Ratio of luteinizing hormone (LH) to follicle-stimulating hormone (FSH). In men, both gonadotropins are normally suppressed in parallel by exogenous androgens, so the ratio stays close to 1. A skewed ratio off-cycle or during PCT carries diagnostic information about HPTA recovery, primary versus secondary hypogonadism, and the relative balance of FSH versus LH stimulation.

PED: Auto-calculated when both LH and FSH are present. On any AAS or TRT cycle, both LH and FSH are usually suppressed below the detectable limit; the ratio is meaningless in that state. The ratio becomes interpretable off-cycle, during PCT, or in a workup of secondary hypogonadism. A normal off-cycle male ratio is approximately 0.5 to 1.5 (FSH and LH in similar magnitude). A persistently high LH with low FSH suggests primary Sertoli cell dysfunction (FSH should rise to compensate but does not, sometimes seen in long-term AAS users with damaged spermatogenesis). A high FSH with normal LH is the classic pattern of testicular failure with preserved Leydig function. Useful in PCT to confirm both gonadotropins are returning, not just LH.

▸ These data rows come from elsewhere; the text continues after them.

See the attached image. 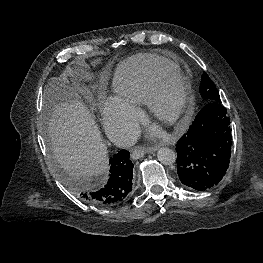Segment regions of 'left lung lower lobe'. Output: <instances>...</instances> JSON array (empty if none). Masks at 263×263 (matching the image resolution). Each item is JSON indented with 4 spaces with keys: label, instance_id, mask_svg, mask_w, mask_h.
Returning <instances> with one entry per match:
<instances>
[{
    "label": "left lung lower lobe",
    "instance_id": "0a47b994",
    "mask_svg": "<svg viewBox=\"0 0 263 263\" xmlns=\"http://www.w3.org/2000/svg\"><path fill=\"white\" fill-rule=\"evenodd\" d=\"M230 117L219 102H210L196 115L177 141V173L180 181L197 191L217 185L231 156Z\"/></svg>",
    "mask_w": 263,
    "mask_h": 263
}]
</instances>
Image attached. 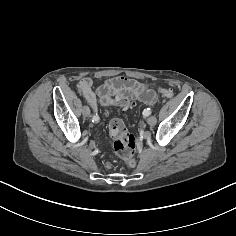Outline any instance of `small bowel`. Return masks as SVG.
I'll return each mask as SVG.
<instances>
[{
  "instance_id": "1",
  "label": "small bowel",
  "mask_w": 236,
  "mask_h": 236,
  "mask_svg": "<svg viewBox=\"0 0 236 236\" xmlns=\"http://www.w3.org/2000/svg\"><path fill=\"white\" fill-rule=\"evenodd\" d=\"M78 88L87 97L91 107L96 110V96L92 91L91 78L83 77L78 83ZM110 92H123L132 99L146 104H153L156 101V95L144 84L121 76L111 79L107 84H104L98 89L100 96Z\"/></svg>"
}]
</instances>
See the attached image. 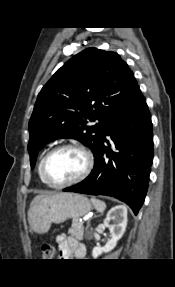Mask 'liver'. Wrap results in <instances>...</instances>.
Instances as JSON below:
<instances>
[{"mask_svg":"<svg viewBox=\"0 0 175 287\" xmlns=\"http://www.w3.org/2000/svg\"><path fill=\"white\" fill-rule=\"evenodd\" d=\"M46 196H48V195H37V196H35L34 197V199L32 200V202H31V207L34 205V204H36V203H38L40 200H42L44 197H46ZM30 207V208H31Z\"/></svg>","mask_w":175,"mask_h":287,"instance_id":"1","label":"liver"}]
</instances>
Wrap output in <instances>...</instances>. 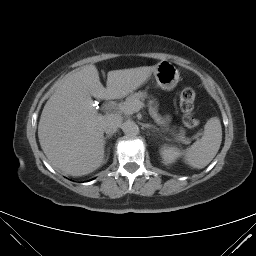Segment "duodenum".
Returning <instances> with one entry per match:
<instances>
[{
  "mask_svg": "<svg viewBox=\"0 0 256 256\" xmlns=\"http://www.w3.org/2000/svg\"><path fill=\"white\" fill-rule=\"evenodd\" d=\"M107 109L108 110H111L112 109V106L110 104L107 105Z\"/></svg>",
  "mask_w": 256,
  "mask_h": 256,
  "instance_id": "obj_1",
  "label": "duodenum"
}]
</instances>
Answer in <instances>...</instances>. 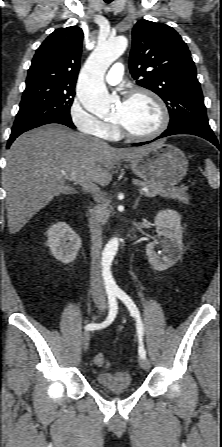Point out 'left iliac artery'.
<instances>
[{
  "mask_svg": "<svg viewBox=\"0 0 222 447\" xmlns=\"http://www.w3.org/2000/svg\"><path fill=\"white\" fill-rule=\"evenodd\" d=\"M114 293L127 306L131 315L136 318L137 334L139 338V355L140 357H146V351L143 345L144 326L141 321L139 310L133 300L123 290L116 289Z\"/></svg>",
  "mask_w": 222,
  "mask_h": 447,
  "instance_id": "44dca946",
  "label": "left iliac artery"
}]
</instances>
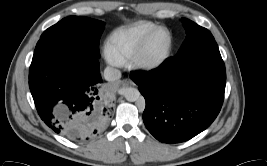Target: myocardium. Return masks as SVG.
Instances as JSON below:
<instances>
[{"instance_id":"myocardium-1","label":"myocardium","mask_w":267,"mask_h":166,"mask_svg":"<svg viewBox=\"0 0 267 166\" xmlns=\"http://www.w3.org/2000/svg\"><path fill=\"white\" fill-rule=\"evenodd\" d=\"M160 32H166L168 36L167 44L163 52L157 56L148 55V47L153 38ZM174 38L172 32L164 26H158L152 30L142 43L137 47L130 56V63L139 70L150 71L160 67L170 57L173 49Z\"/></svg>"}]
</instances>
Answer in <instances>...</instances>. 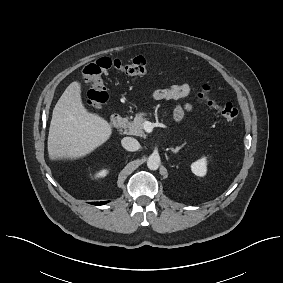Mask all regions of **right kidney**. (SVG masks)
<instances>
[{"label":"right kidney","instance_id":"1","mask_svg":"<svg viewBox=\"0 0 283 283\" xmlns=\"http://www.w3.org/2000/svg\"><path fill=\"white\" fill-rule=\"evenodd\" d=\"M108 170L107 169H102L99 172L95 173L94 178H103L108 174Z\"/></svg>","mask_w":283,"mask_h":283}]
</instances>
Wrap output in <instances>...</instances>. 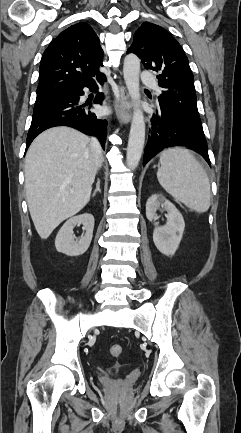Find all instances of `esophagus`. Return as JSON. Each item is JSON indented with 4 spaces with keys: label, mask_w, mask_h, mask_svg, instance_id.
<instances>
[{
    "label": "esophagus",
    "mask_w": 241,
    "mask_h": 433,
    "mask_svg": "<svg viewBox=\"0 0 241 433\" xmlns=\"http://www.w3.org/2000/svg\"><path fill=\"white\" fill-rule=\"evenodd\" d=\"M117 114L120 121L128 124L131 120V112L129 110V96L125 86H119V98L117 99Z\"/></svg>",
    "instance_id": "34e87169"
}]
</instances>
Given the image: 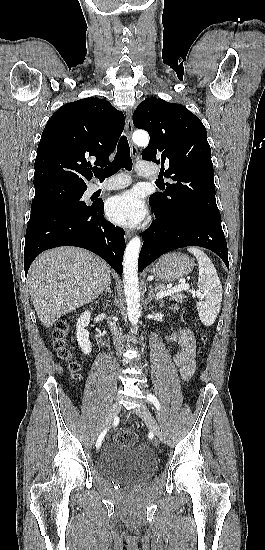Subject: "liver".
I'll list each match as a JSON object with an SVG mask.
<instances>
[{
  "label": "liver",
  "mask_w": 265,
  "mask_h": 550,
  "mask_svg": "<svg viewBox=\"0 0 265 550\" xmlns=\"http://www.w3.org/2000/svg\"><path fill=\"white\" fill-rule=\"evenodd\" d=\"M110 266L77 247L39 255L28 273L29 293L41 323L50 328L61 316L95 300L110 279Z\"/></svg>",
  "instance_id": "6515ba94"
}]
</instances>
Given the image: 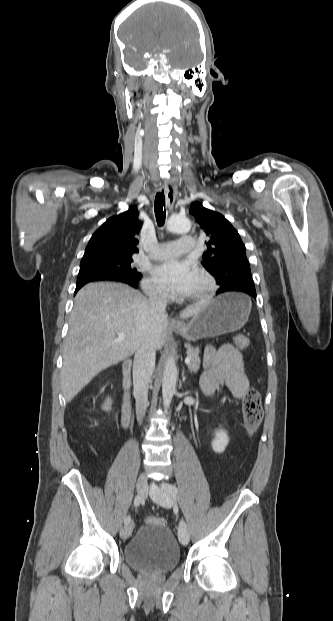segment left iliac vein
I'll return each instance as SVG.
<instances>
[{
	"label": "left iliac vein",
	"mask_w": 333,
	"mask_h": 621,
	"mask_svg": "<svg viewBox=\"0 0 333 621\" xmlns=\"http://www.w3.org/2000/svg\"><path fill=\"white\" fill-rule=\"evenodd\" d=\"M150 497L155 503L162 507L169 508L172 506V498L168 491L162 486H157L155 483L150 485ZM178 538L182 545H187L189 543V531L184 520H181L179 523Z\"/></svg>",
	"instance_id": "1"
}]
</instances>
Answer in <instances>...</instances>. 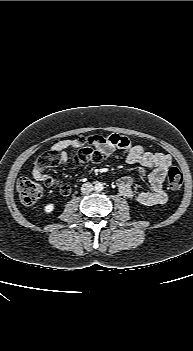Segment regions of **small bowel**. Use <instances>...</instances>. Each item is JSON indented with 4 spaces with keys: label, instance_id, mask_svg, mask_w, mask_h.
Instances as JSON below:
<instances>
[{
    "label": "small bowel",
    "instance_id": "c3829d8e",
    "mask_svg": "<svg viewBox=\"0 0 193 351\" xmlns=\"http://www.w3.org/2000/svg\"><path fill=\"white\" fill-rule=\"evenodd\" d=\"M105 144L99 150L105 156H111L117 149L126 153V162L129 165H139L149 171L148 182L150 189L137 192L133 187V180L130 177H122L117 180L119 193L127 198L135 199L145 206L162 205L167 201V194L163 189V183L172 159L163 153L147 151L143 146L132 143L127 137L112 134L105 137ZM80 146L76 139L60 140L52 145V150L59 153L61 161L66 164L69 158V151ZM38 180L47 183L48 177L45 174H33ZM52 187L51 185H48ZM68 194L70 193V187Z\"/></svg>",
    "mask_w": 193,
    "mask_h": 351
}]
</instances>
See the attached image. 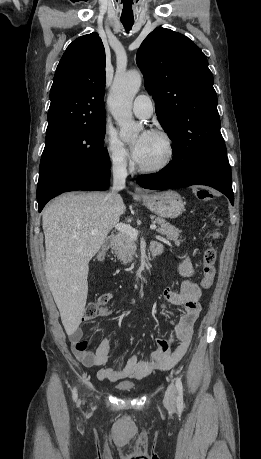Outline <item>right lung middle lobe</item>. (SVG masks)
Listing matches in <instances>:
<instances>
[{
  "mask_svg": "<svg viewBox=\"0 0 261 459\" xmlns=\"http://www.w3.org/2000/svg\"><path fill=\"white\" fill-rule=\"evenodd\" d=\"M106 120L46 133L40 162L37 192L55 178L79 169H109L110 158L103 146Z\"/></svg>",
  "mask_w": 261,
  "mask_h": 459,
  "instance_id": "obj_1",
  "label": "right lung middle lobe"
}]
</instances>
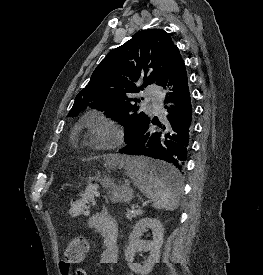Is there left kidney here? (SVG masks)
<instances>
[{
  "mask_svg": "<svg viewBox=\"0 0 263 275\" xmlns=\"http://www.w3.org/2000/svg\"><path fill=\"white\" fill-rule=\"evenodd\" d=\"M147 229H151L153 234V240L148 243L140 240V236H142ZM163 231V225L158 219L142 218L136 223L129 236V244L125 250V259L131 271L139 275H147L152 271L154 265L158 263L160 259ZM141 251H149V256L143 265L134 263L135 253Z\"/></svg>",
  "mask_w": 263,
  "mask_h": 275,
  "instance_id": "5707ae66",
  "label": "left kidney"
}]
</instances>
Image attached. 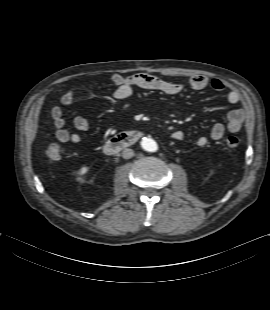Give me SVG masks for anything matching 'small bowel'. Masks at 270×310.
Wrapping results in <instances>:
<instances>
[{
  "mask_svg": "<svg viewBox=\"0 0 270 310\" xmlns=\"http://www.w3.org/2000/svg\"><path fill=\"white\" fill-rule=\"evenodd\" d=\"M110 80L115 87L113 97L116 100H124L132 95L134 89L142 88L146 90H155L168 95L179 94L183 91L184 86L180 83H174L163 80L157 76L147 73H135L130 75L112 74ZM189 85L194 90H203L210 86L217 92H223L227 89L224 82L219 79H213L209 81L206 76L195 75L190 81ZM75 96V89L67 91L61 99V105L63 107H71ZM227 100L230 104L236 105L240 103V94L236 90H229L227 93ZM51 116L53 119L54 135L60 142H72L82 143L83 139L79 133L70 132L65 128V119L62 107L56 105L51 110ZM228 122L225 126L222 123H216L211 127L210 136L214 140L221 139L225 131L228 130L231 133H237L241 130L243 122L246 118V111L242 108L232 109L228 113ZM73 124L76 129L85 131L88 129V120L80 115H76L73 118ZM171 137L174 140L180 141L184 138V133L180 130H175L171 133ZM207 138L200 136L196 143L202 147L207 144Z\"/></svg>",
  "mask_w": 270,
  "mask_h": 310,
  "instance_id": "1",
  "label": "small bowel"
}]
</instances>
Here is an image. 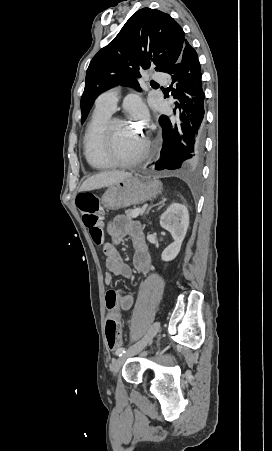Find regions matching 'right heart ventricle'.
I'll return each mask as SVG.
<instances>
[{
    "label": "right heart ventricle",
    "instance_id": "1",
    "mask_svg": "<svg viewBox=\"0 0 272 451\" xmlns=\"http://www.w3.org/2000/svg\"><path fill=\"white\" fill-rule=\"evenodd\" d=\"M110 115L111 111L96 106L85 134V157L88 164L94 169H102L108 165L103 145L99 142L98 135L106 120L110 118Z\"/></svg>",
    "mask_w": 272,
    "mask_h": 451
}]
</instances>
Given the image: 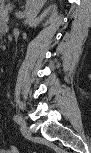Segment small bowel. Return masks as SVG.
<instances>
[{
    "mask_svg": "<svg viewBox=\"0 0 91 153\" xmlns=\"http://www.w3.org/2000/svg\"><path fill=\"white\" fill-rule=\"evenodd\" d=\"M2 152L3 153H17L18 150H17V148L15 146H9L7 148H3Z\"/></svg>",
    "mask_w": 91,
    "mask_h": 153,
    "instance_id": "1",
    "label": "small bowel"
}]
</instances>
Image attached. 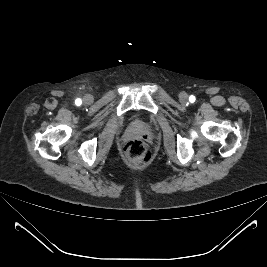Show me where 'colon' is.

Hormone secreted by the parathyroid glands that regulates calcium and phosphate balance. PTH raises serum calcium by stimulating bone resorption, increasing renal calcium reabsorption, and activating Vitamin D (1,25-dihydroxyvitamin D) to boost intestinal calcium absorption.

PED: Not directly affected by AAS, but highly relevant to bodybuilders because Vitamin D deficiency (common in gym-based athletes with limited sun exposure) drives secondary hyperparathyroidism. Chronically elevated PTH from low Vitamin D accelerates bone turnover and may blunt the anabolic benefits of AAS on bone. GH and IGF-1 interact with PTH to modulate bone remodelling. Always interpret alongside serum Calcium, Vitamin D (25-OH), and Phosphate, never in isolation.